Think thats what it more than likely is..... :thumb:


----------



## RandomlySet (Jul 10, 2007)

Or maybe he's looking for some work


----------



## Leemack (Mar 6, 2009)

I'm happy with mine.

:thumb:


----------



## [email protected] (Sep 22, 2009)

also happy with mine it didnt take alot of money to put together but ive had nothing but good feedback about it


----------



## [email protected] (Mar 5, 2007)

-Mat- said:


> Or maybe he's looking for some work


Bingo Mr Grant M - yourwebsite.com -


----------



## AboveFunction (Aug 8, 2011)

-Mat- said:


> Or maybe he's looking for some work


Nope - to busy just now, working full time, having a kid and cleaning my car means no extra time for extra work hehe

It is just like when you look at cars, I look at web sites in the same way and think god you could get so much more from your site!


----------



## AboveFunction (Aug 8, 2011)

Showshine said:


> I'm happy with mine.
> 
> :thumb:


I quite like your actually - it's clean and reflects your work...


----------



## [email protected] (Mar 5, 2007)

AboveFunction said:


> Nope - to busy just now, working full time, having a kid and cleaning my car means no extra time for extra work hehe
> 
> It is just like when you look at cars, I look at web sites in the same way and think god you could get so much more from your site!


send them an email then...:thumb:


----------



## AboveFunction (Aug 8, 2011)

Autobrite Detailer said:


> send them an email then...:thumb:


I contacted a ecommerce site earlier and gave them some pointers on how to improve it... Simple things like messy home pages, no clear delivery costs, no delivery time frame, messy basket pages, no SEO in the main header etc...

I'm not hating here, by any means - just wondering why there seems to be a lack of car for web sites.
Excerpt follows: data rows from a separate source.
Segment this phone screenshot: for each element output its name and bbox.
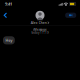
button[interactable]: Alex Chen (31, 8, 49, 25)
button[interactable]: Back (0, 10, 12, 20)
staticText: Today 11:19 (31, 30, 49, 34)
button[interactable]: FaceTime video call (65, 13, 76, 18)
staticText: iMessage (33, 28, 47, 32)
staticText: 9:41 (5, 1, 12, 7)
staticText: Hey (5, 38, 12, 43)
staticText: Alex Chen (31, 20, 47, 25)
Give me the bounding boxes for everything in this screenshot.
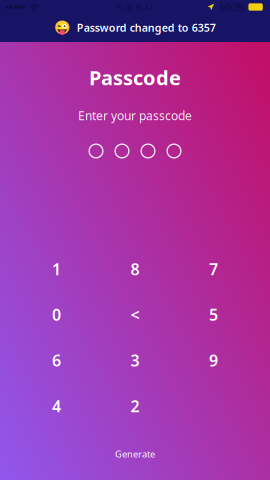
- button[interactable]: 9: [174, 338, 253, 383]
- staticText: 9: [209, 350, 218, 371]
- button[interactable]: 0: [17, 292, 96, 338]
- button[interactable]: 7: [174, 246, 253, 292]
- button[interactable]: Delete: [96, 292, 174, 338]
- button[interactable]: 6: [17, 338, 96, 383]
- staticText: Password changed to 6357: [77, 20, 216, 35]
- staticText: 8: [130, 258, 140, 280]
- staticText: 3: [130, 350, 140, 371]
- staticText: Enter your passcode: [78, 108, 192, 123]
- staticText: <: [130, 304, 140, 325]
- staticText: 7: [209, 258, 218, 280]
- button[interactable]: 2: [96, 383, 174, 429]
- button[interactable]: 😜: [0, 14, 270, 42]
- button[interactable]: 5: [174, 292, 253, 338]
- button[interactable]: [174, 383, 253, 429]
- staticText: 6: [52, 350, 61, 371]
- button[interactable]: 4: [17, 383, 96, 429]
- staticText: 😜: [54, 20, 71, 35]
- button[interactable]: Generate: [80, 443, 190, 465]
- staticText: 4: [52, 395, 61, 417]
- button[interactable]: 3: [96, 338, 174, 383]
- staticText: 0: [52, 304, 61, 325]
- staticText: 100%: [218, 0, 245, 14]
- button[interactable]: 8: [96, 246, 174, 292]
- staticText: 2: [130, 395, 140, 417]
- staticText: 1: [52, 258, 61, 280]
- button[interactable]: 1: [17, 246, 96, 292]
- staticText: Generate: [115, 448, 155, 460]
- staticText: Passcode: [89, 64, 181, 91]
- staticText: 오후 9:41: [116, 1, 154, 13]
- staticText: 5: [209, 304, 218, 325]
When you look at other businesses in different industries who spend a lot more and value their internet site more?


----------



## AboveFunction (Aug 8, 2011)

Autobrite Detailer said:


> send them an email then...:thumb:


Like one thing on your web site - You have a basket but I can't actually make it out because you have dark text on a dark background

i.e.


----------



## Modmedia (Jul 25, 2008)

I agree, some look really bad for 2005 never mind 2011. I used to develop web pages so I can sort of grasp what you are saying.
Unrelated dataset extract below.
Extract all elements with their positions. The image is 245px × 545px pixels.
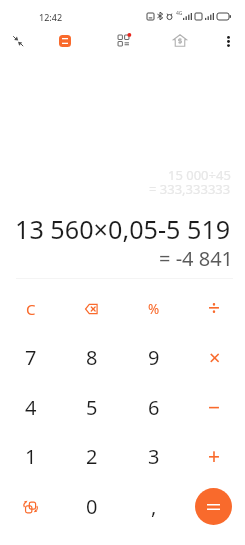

I do however think Polished Bliss have an awesome website.


----------



## Ste T (Jul 17, 2008)

AboveFunction said:


> I contacted a ecommerce site earlier and gave them some pointers on how to improve it... Simple things like messy home pages, no clear delivery costs, no delivery time frame, messy basket pages, no SEO in the main header etc...





AboveFunction said:


> Nope - to busy just now, working full time, having a kid and cleaning my car means no extra time for extra work hehe
> 
> It is just like when you look at cars, I look at web sites in the same way and think god you could get so much more from your site!
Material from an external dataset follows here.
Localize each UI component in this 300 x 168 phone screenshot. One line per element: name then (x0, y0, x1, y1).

and you had time to do this, when?


----------



## AboveFunction (Aug 8, 2011)

20RSport said:


> and you had time to do this, when?


It was a quick email - 5 minutes to contact someone who I gave help to while asking information (like delivery prices and times) isn't the same as spending between 2 weeks or 2 months developing and designing a new site?


----------



## Ste T (Jul 17, 2008)

AboveFunction said:


> Nope - to busy just now, working full time, having a kid and cleaning my car means no extra time for extra work hehe
> 
> It is just like when you look at cars, I look at web sites in the same way and think god you could get so much more from your site!





AboveFunction said:


> Like one thing on your web site - You have a basket but I can't actually make it out because you have dark text on a dark background
> 
> i.e.


i understand there new web site is being developed as we speak. ... :thumb:


----------



## AboveFunction (Aug 8, 2011)

20RSport said:


> i understand there new web site is being developed as we speak. ... :thumb:


Good news - will be looking out for how it looks


----------



## chrisc (Jun 15, 2008)

you sound like my brother he's always on about crap websites.But he develops them and can build systems around them and other stuff.To be honest not a clue what he is on about when he tell's me.


----------



## davies20 (Feb 22, 2009)

Modmedia said:


> I agree, some look really bad for 2005 never mind 2011. I used to develop web pages so I can sort of grasp what you are saying.
> 
> *I do however think Polished Bliss have an awesome website*.


Agree with this!

I actually feel far to common to buy from that site when i go on it!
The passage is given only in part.